Activity:
Where "odbor" occurs in a line of the entries below, copy that line.

Data entries:
◆ ◆ ◆ ◆ ◆
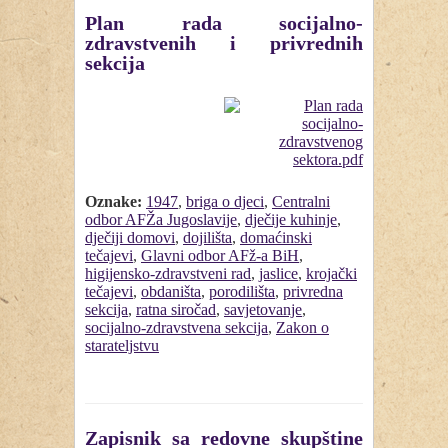
Plan rada socijalno-
zdravstvenih i privrednih
sekcija
Oznake:
1947
,
briga o djeci
,
Centralni
odbor AFŽa Jugoslavije
,
dječije kuhinje
,
dječiji domovi
,
dojilišta
,
domaćinski
tečajevi
,
Glavni odbor AFž-a BiH
,
higijensko-zdravstveni rad
,
jaslice
,
krojački
tečajevi
,
obdaništa
,
porodilišta
,
privredna
sekcija
,
ratna siročad
,
savjetovanje
,
socijalno-zdravstvena sekcija
,
Zakon o
starateljstvu
Zapisnik sa redovne skupštine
◆ ◆ ◆ ◆ ◆
Result:
odbor AFŽa Jugoslavije
Glavni odbor AFž-a BiH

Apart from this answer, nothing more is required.